Version Checking
# Check CUDA version (Command Prompt)
nvcc -V or nvcc --version
# Check Python version (Command Prompt)
python
# Check available CUDA versions (Command Prompt)
nvidia-smi # CUDA Version is displayed after this text
Installation Process
1. Visual Studio Installation
- Version Selection: For CUDA 11.8.0 (can be higher than system requirements), visit the CUDA Toolkit Archive at https://developer.nvidia.com/cuda-toolkit-archive to find compatible Visual Studio versions.
- Download Visual Studio: Get the 2022 Community edition from https://visualstudio.microsoft.com/zh-hans/downloads/
- Installation: After launching the installer, wait for initial loading to complete.
- Path Configuration: Modify installation paths for the three main components to a non-system drive (e.g., D:) to save space.

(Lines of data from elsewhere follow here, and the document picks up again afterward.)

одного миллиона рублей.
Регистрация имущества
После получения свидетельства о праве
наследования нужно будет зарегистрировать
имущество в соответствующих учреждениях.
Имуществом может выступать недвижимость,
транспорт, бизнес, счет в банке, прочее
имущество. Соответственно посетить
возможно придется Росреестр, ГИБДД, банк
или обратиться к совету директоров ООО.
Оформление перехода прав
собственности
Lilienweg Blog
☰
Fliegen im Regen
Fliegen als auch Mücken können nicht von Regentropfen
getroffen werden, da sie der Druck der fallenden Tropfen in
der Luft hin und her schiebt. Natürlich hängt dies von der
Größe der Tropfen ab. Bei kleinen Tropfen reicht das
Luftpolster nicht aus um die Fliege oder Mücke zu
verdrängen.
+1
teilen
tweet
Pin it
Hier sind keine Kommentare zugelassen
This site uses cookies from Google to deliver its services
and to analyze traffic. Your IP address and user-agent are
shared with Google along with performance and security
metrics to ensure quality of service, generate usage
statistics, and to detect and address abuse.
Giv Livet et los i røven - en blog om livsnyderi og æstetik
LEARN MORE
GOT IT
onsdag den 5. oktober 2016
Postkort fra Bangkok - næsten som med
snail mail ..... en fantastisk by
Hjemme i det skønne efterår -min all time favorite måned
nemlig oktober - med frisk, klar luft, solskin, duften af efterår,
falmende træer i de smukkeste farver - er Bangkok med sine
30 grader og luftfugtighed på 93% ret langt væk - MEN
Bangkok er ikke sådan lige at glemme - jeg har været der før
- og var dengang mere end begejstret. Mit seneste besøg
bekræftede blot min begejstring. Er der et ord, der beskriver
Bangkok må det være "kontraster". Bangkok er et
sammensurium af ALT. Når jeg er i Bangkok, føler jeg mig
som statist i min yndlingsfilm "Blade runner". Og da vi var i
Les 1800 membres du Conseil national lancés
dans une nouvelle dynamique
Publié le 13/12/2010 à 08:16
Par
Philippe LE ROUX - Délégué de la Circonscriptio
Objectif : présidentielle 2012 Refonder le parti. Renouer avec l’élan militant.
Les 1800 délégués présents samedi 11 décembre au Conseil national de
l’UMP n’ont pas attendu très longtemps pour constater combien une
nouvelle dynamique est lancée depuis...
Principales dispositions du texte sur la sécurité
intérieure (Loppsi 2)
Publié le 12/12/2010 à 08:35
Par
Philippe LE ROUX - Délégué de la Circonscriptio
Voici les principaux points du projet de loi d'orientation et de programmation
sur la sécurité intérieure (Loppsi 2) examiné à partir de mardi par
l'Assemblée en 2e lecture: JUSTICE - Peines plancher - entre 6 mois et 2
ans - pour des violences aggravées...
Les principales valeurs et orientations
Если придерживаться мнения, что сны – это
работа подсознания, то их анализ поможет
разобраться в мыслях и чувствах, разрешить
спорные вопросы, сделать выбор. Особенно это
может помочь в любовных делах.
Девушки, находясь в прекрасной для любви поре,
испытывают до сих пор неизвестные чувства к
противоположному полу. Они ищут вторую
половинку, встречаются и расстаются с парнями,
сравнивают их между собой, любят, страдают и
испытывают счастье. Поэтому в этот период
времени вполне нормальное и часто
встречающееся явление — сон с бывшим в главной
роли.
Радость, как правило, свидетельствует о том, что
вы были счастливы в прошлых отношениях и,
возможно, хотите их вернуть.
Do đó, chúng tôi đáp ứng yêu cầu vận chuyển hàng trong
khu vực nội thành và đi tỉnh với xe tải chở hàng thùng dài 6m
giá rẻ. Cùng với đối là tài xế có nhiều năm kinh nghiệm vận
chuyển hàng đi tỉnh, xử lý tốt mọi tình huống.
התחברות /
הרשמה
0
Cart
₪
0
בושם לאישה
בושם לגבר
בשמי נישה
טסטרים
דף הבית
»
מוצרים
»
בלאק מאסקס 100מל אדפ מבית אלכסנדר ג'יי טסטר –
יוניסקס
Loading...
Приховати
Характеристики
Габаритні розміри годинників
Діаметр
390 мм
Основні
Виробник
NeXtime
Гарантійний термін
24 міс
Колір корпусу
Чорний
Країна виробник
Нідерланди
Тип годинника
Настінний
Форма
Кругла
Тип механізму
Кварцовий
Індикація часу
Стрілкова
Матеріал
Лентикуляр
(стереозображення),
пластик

- Component Selection: Choose necessary components - for deep learning work, select "Desktop development with C++" and "Python developmant".
- Installation: Click the install button to begin the process.
2. CUDA Installation
- Download: Get the appropriate version from https://developer.nvidia.com/cuda-toolkit-archive
- Installation: Run the downloaded .exe file. The temporary file path can be modified but shouldn't match the final CUDA installation path.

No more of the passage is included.